## Exercise details
If a line in the entries contains the word "Informationen", list it.

-------------------------

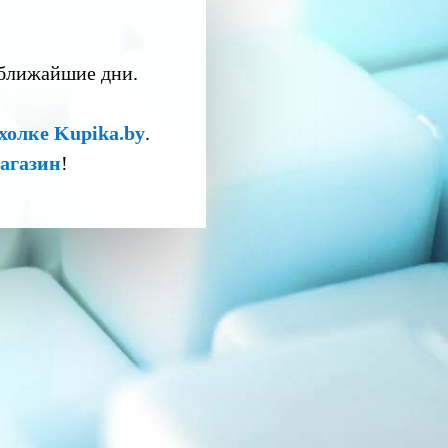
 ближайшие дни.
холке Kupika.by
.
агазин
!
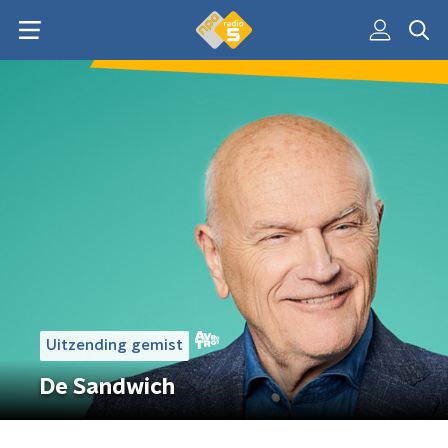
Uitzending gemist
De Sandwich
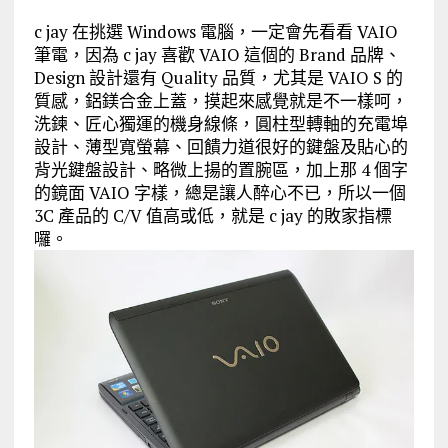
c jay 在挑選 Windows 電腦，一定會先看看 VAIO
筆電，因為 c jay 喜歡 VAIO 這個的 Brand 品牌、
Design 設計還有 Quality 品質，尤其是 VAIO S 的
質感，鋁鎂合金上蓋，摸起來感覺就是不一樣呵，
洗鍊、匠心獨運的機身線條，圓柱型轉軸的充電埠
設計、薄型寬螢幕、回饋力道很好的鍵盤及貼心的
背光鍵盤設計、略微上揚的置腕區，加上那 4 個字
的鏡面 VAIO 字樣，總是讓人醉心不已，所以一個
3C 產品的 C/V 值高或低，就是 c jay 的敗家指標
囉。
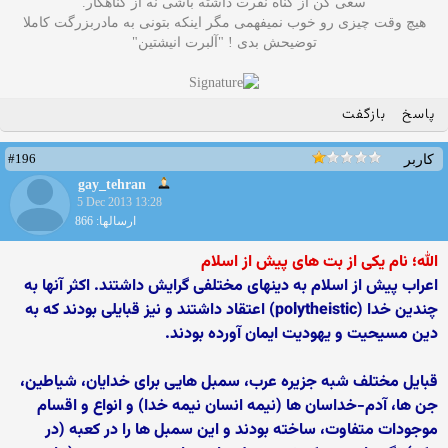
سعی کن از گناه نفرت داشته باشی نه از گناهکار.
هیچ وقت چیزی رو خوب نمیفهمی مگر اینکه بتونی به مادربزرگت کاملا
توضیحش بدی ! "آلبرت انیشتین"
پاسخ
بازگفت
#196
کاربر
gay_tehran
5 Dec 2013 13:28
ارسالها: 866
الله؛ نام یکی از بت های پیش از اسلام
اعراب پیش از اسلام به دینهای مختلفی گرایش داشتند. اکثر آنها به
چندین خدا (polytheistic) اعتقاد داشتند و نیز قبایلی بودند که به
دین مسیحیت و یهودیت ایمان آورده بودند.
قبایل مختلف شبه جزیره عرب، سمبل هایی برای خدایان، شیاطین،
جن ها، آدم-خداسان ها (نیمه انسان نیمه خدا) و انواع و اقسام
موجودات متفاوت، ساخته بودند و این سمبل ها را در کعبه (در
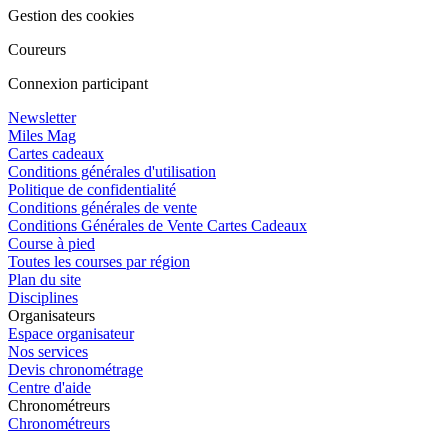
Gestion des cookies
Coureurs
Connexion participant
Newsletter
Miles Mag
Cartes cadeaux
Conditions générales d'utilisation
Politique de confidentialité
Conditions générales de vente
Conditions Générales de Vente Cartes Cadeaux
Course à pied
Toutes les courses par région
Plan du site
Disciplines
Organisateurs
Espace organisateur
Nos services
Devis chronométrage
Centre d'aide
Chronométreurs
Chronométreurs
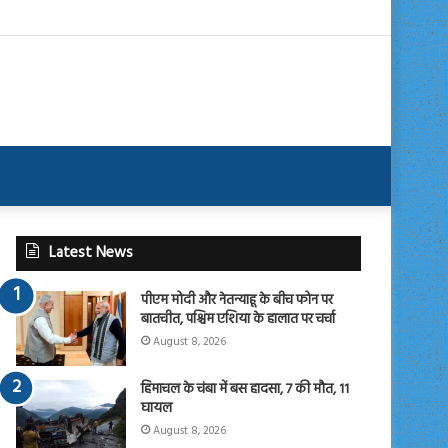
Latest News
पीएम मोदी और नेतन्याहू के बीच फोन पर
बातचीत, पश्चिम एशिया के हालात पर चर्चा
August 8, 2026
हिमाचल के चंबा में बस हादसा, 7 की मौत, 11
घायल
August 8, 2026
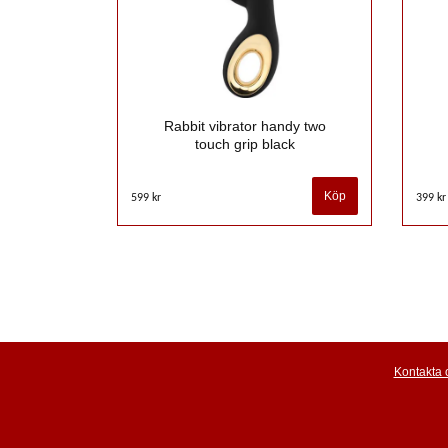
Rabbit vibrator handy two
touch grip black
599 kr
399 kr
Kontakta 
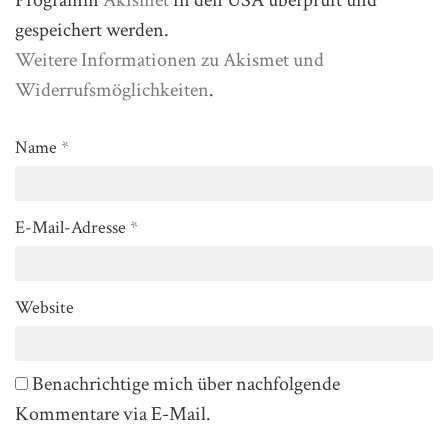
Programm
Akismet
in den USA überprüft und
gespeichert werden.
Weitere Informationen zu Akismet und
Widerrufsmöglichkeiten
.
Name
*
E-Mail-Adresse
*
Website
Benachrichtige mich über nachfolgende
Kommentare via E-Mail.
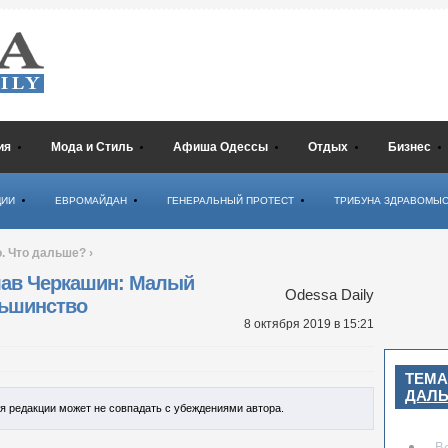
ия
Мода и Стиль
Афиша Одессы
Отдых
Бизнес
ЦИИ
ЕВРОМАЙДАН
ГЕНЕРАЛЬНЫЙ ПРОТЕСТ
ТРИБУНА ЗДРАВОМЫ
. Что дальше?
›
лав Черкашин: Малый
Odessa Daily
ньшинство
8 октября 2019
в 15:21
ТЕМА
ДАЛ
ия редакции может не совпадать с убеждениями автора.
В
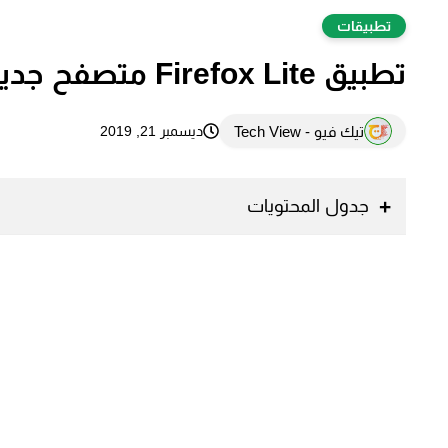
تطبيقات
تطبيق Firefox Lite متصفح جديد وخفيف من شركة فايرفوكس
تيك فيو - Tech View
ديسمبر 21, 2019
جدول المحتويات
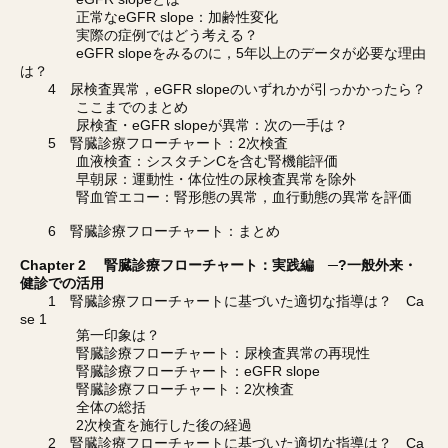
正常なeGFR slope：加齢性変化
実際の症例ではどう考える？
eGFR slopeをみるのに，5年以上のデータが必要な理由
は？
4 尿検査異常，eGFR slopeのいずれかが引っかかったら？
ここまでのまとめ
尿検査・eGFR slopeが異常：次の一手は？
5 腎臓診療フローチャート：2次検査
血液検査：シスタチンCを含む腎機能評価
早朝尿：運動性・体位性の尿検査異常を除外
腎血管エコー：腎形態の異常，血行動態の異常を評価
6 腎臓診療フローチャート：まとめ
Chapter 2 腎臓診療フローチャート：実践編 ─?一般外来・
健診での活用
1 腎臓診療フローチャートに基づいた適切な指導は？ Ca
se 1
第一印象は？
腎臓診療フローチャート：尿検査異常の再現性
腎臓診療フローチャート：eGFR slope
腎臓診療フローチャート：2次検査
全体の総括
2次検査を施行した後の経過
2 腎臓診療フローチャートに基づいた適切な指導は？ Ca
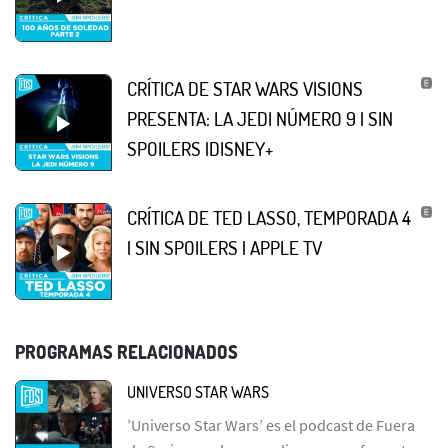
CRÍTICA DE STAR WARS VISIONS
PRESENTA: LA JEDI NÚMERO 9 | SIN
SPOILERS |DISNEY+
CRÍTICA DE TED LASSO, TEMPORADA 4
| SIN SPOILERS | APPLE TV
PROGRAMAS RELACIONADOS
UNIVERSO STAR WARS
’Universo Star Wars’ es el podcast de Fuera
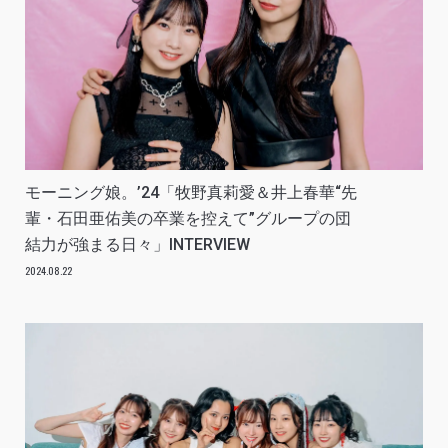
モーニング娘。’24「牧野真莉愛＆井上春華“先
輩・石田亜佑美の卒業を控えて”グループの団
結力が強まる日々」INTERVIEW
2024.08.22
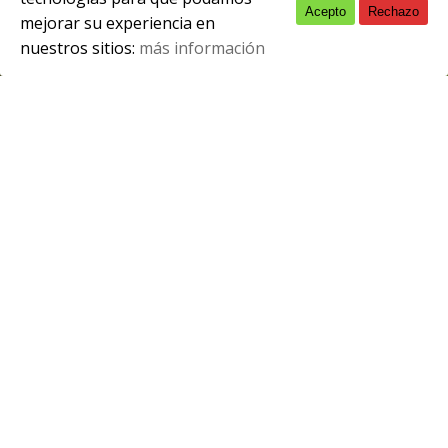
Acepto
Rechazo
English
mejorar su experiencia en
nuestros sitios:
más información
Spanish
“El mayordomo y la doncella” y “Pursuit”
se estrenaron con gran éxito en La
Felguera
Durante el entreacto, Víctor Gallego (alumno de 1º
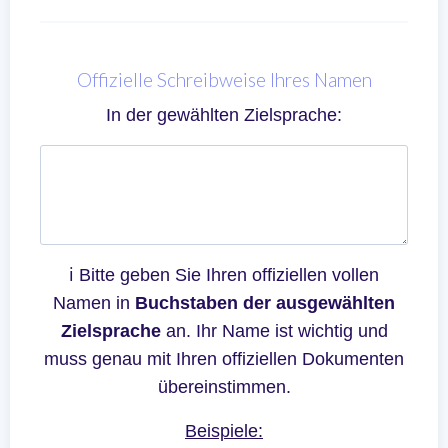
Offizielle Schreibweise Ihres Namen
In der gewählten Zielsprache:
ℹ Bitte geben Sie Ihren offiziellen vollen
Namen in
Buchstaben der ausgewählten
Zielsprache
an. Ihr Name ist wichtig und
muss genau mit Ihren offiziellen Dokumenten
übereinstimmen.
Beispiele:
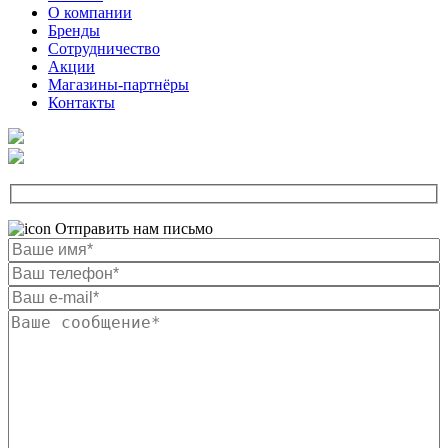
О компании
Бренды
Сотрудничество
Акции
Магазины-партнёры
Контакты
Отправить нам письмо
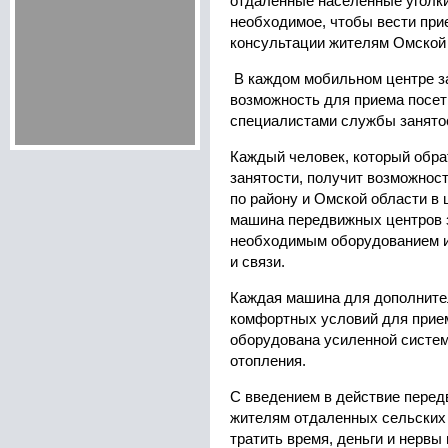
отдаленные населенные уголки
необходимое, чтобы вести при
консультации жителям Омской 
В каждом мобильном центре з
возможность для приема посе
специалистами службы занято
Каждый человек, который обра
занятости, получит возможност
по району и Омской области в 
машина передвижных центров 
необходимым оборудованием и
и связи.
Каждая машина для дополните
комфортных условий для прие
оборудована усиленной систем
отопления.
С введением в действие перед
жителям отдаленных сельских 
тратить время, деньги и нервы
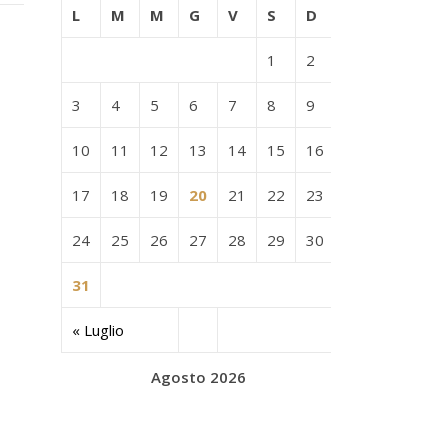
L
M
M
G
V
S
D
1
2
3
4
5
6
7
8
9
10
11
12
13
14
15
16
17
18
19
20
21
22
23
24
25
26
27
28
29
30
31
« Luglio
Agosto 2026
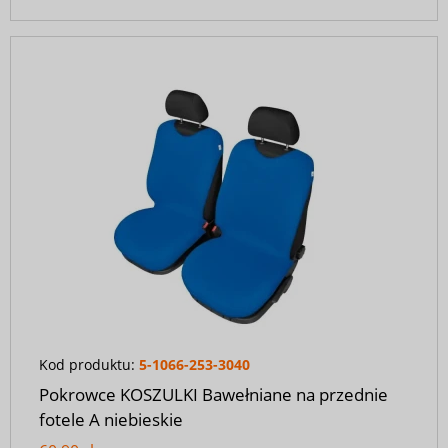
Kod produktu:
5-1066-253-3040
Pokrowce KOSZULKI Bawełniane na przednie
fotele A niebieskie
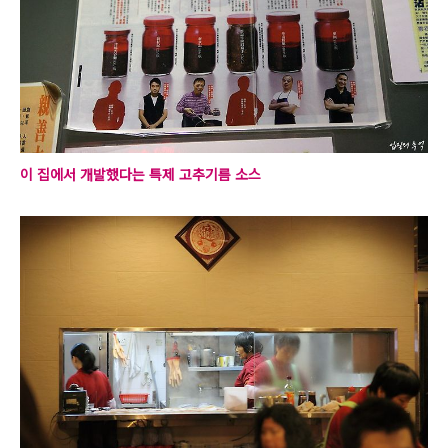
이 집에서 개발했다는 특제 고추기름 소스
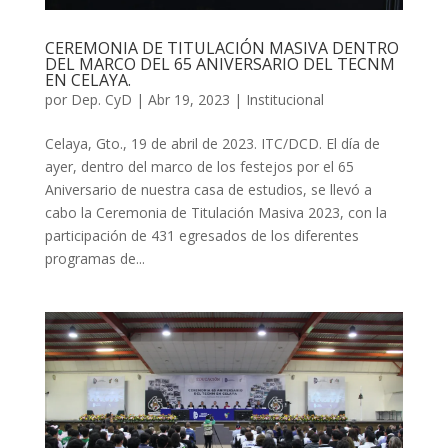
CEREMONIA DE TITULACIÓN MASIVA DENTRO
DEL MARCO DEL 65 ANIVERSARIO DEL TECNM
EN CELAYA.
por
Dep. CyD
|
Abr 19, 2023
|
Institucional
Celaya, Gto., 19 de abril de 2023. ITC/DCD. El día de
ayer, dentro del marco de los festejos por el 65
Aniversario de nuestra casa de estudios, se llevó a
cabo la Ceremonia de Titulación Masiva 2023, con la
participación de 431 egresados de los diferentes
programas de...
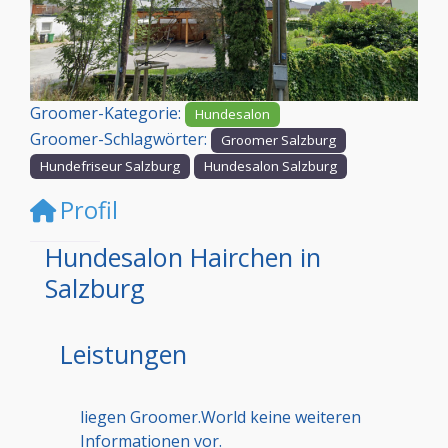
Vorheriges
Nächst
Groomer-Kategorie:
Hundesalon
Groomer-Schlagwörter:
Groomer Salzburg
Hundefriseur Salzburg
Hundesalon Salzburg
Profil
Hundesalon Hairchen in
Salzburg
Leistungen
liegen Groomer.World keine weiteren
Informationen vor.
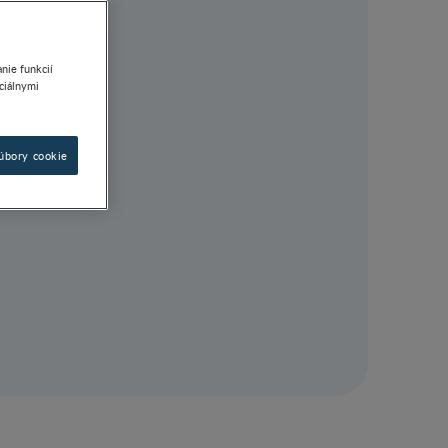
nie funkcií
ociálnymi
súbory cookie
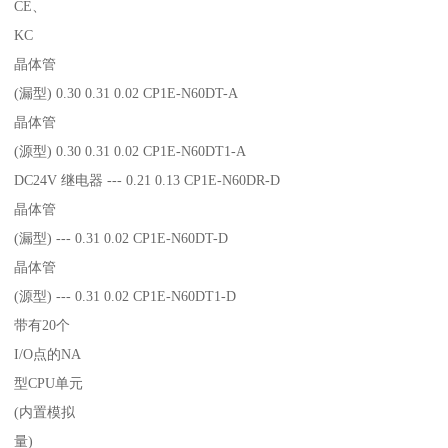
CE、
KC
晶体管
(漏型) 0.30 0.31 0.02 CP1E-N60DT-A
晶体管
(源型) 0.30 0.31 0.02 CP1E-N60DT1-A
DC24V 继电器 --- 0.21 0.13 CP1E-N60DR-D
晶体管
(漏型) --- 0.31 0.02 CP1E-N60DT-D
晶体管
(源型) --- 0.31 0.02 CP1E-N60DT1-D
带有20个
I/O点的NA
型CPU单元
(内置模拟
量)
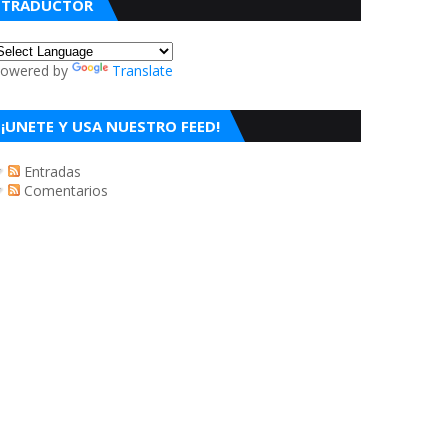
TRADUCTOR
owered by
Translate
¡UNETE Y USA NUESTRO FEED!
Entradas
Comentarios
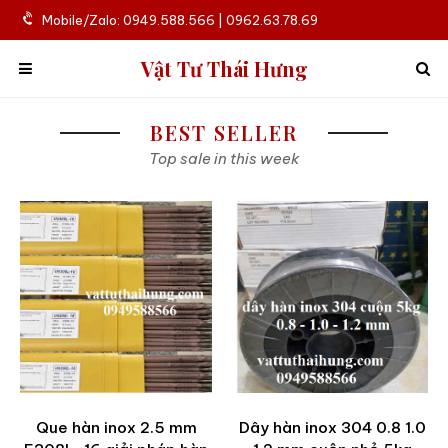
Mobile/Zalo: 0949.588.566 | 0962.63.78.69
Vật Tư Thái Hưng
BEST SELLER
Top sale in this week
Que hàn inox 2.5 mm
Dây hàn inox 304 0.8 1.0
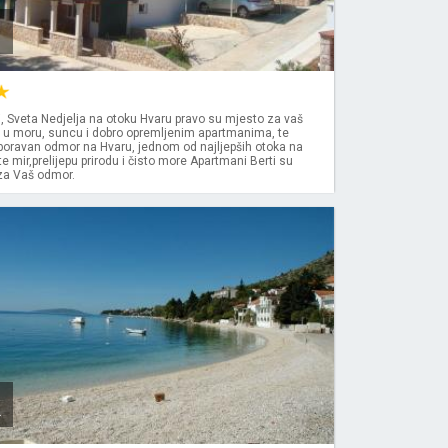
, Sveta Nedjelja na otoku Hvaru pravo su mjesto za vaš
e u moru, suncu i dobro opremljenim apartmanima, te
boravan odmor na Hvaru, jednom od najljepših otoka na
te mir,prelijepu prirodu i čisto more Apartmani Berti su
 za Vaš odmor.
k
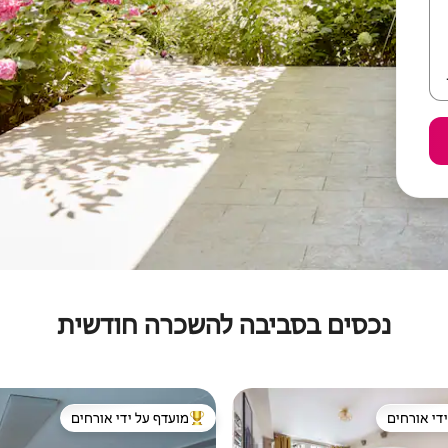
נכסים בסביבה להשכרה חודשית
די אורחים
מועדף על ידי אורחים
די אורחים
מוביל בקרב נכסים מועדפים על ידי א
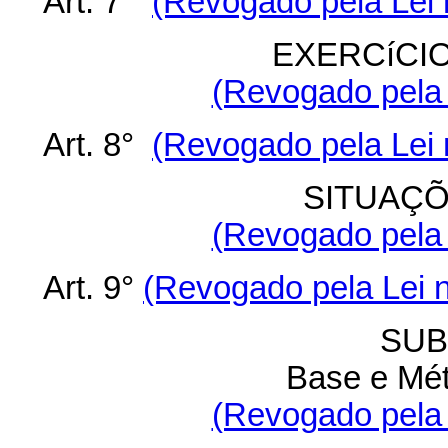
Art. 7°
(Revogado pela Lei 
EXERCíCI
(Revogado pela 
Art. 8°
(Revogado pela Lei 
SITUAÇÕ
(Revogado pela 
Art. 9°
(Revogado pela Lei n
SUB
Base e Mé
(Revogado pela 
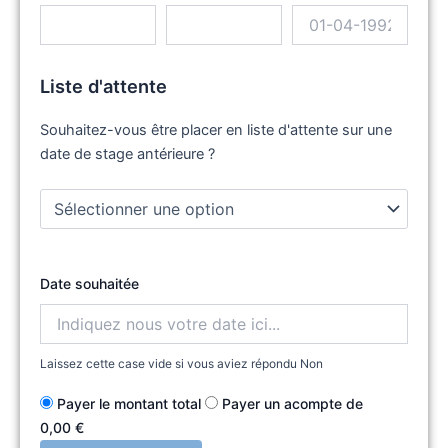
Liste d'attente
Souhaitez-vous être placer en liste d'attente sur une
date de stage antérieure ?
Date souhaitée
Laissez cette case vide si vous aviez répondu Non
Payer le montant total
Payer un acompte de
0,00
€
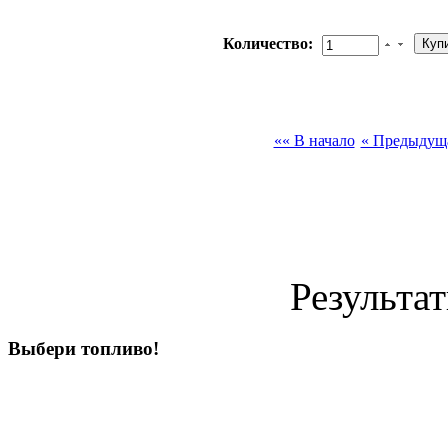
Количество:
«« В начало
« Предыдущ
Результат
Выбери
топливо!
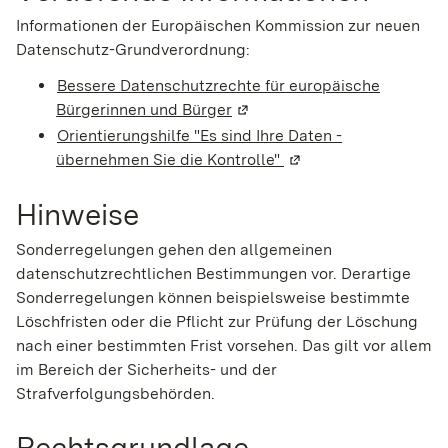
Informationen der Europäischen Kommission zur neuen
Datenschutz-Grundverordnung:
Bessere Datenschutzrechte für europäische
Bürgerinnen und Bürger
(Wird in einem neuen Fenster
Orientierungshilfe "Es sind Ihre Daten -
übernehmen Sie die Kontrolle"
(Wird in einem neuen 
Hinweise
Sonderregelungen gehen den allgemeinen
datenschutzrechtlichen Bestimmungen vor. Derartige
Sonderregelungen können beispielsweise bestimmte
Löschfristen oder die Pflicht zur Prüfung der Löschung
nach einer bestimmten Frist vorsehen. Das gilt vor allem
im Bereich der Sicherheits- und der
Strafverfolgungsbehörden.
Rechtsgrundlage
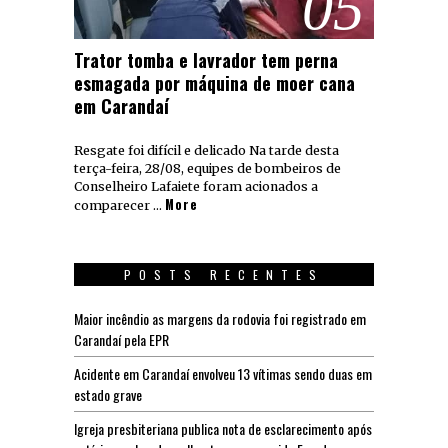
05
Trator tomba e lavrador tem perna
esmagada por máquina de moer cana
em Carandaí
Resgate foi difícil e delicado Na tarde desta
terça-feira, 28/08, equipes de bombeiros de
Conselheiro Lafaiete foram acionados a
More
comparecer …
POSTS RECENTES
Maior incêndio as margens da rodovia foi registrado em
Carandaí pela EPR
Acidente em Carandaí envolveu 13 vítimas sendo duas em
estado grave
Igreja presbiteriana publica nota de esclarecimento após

-------------------------

## Result of the exercise
Weitere Informationen zu Akismet und
Informationen vor.
Informationen der Europäischen Kommission zur neuen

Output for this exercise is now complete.